Budget changes will leave disabled and elderly without care as struggling providers go under, experts warn

Rachel Reeves’ Budget measures will devastate care providers, leaving vulnerable disabled and elderly people without care next year, healthcare experts are warning.

The disastrous scenario could also bankrupt local authorities, care providers say.

The rise in employers’ national insurance in April, together with increases in the minimum wage and national living wage, will threaten the future of care companies, according to the Homecare Association, a membership body for care providers.

It follows a report by industry analysts LaingBuisson that found a widening gap between the profits of providers reliant on privately paying customers and those of providers dependent on clients funded by the state or NHS.

The care sector is especially sensitive to minimum wage changes because care worker pay is among the lowest in the UK, statistics show, and most workers are on low wages.

The association says that if care providers fold, the UK risks widespread failure of care provision, which could “leave people without care, overwhelm family carers and cripple NHS services”.

The Homecare Association and Care England, which jointly commissioned the report, warned the chancellor, health secretary Wes Streeting and deputy PM Angela Rayner in a letter: “Local authorities could not cope with contract hand-backs or failure of multiple providers.

“Councils would have to provide the care themselves.
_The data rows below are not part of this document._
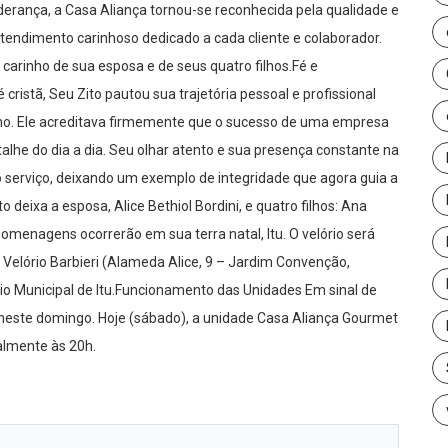
iderança, a Casa Aliança tornou-se reconhecida pela qualidade e
atendimento carinhoso dedicado a cada cliente e colaborador.
 carinho de sua esposa e de seus quatro filhos.Fé e
stã, Seu Zito pautou sua trajetória pessoal e profissional
ximo. Ele acreditava firmemente que o sucesso de uma empresa
lhe do dia a dia. Seu olhar atento e sua presença constante na
 serviço, deixando um exemplo de integridade que agora guia a
eixa a esposa, Alice Bethiol Bordini, e quatro filhos: Ana
homenagens ocorrerão em sua terra natal, Itu. O velório será
 Velório Barbieri (Alameda Alice, 9 – Jardim Convenção,
rio Municipal de Itu.Funcionamento das Unidades Em sinal de
 neste domingo. Hoje (sábado), a unidade Casa Aliança Gourmet
almente às 20h.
This would cause insolvency of councils.”

Councils are already struggling with spiralling costs

Councils are already struggling with spiralling costs (In Pictures via Getty)

The care sector is already in a precarious financial state, even without the extra costs, the association says.

Companies serving people whose needs are state-funded are “most at risk”.

Local authorities and the NHS buy up to 80 per cent of care services, and the fees they pay are said to be too low to cover costs, while the small, local providers that provide most of the care “operate on thin margins, lack financial resilience and are very vulnerable”.

But councils have already warned that local authorities in England face a funding shortfall of £54bn over the next five years, leaving them at risk of becoming insolvent.

Directors of adult social services have warned government promises on increases in funding for social care fall short of the estimated £1.8bn in extra costs facing councils, chiefly driven by the chancellor’s October Budget measures.

The Homecare Association estimates that employment costs will surge by at least 10 per cent in the next financial year.

Martin Green, chief executive of the charity Care England, said: “When care providers fail, it’s not just businesses that collapse. It’s entire support systems for people needing and receiving services. The human and economic cost will be devastating.”

Jane Townson, chief executive of the Homecare Association, said: “We risk a significant reduction in care and support services. This could leave thousands of older and disabled people without essential support; force family members to quit their jobs to provide care; and increase NHS waiting lists.”

She called on the government to invest at least £2.8bn in care, saying evidence showed that every £1 invested saved £3 in longer-term costs, and to make care providers exempt from changes to employers’ national insurance.

A Department of Health and Social Care spokesperson said: “We are tackling the challenges facing adult social care and taking the first steps towards building a National Care Service by introducing legislation that will establish the first ever fair pay agreement for care professionals and increasing the Carer’s Allowance earnings threshold by over £2,300 – the biggest rise since the 1970s.

“We are giving local authorities an additional £3.5bn in 2025-26, including a £680m increase in the social care grant to support the sector.”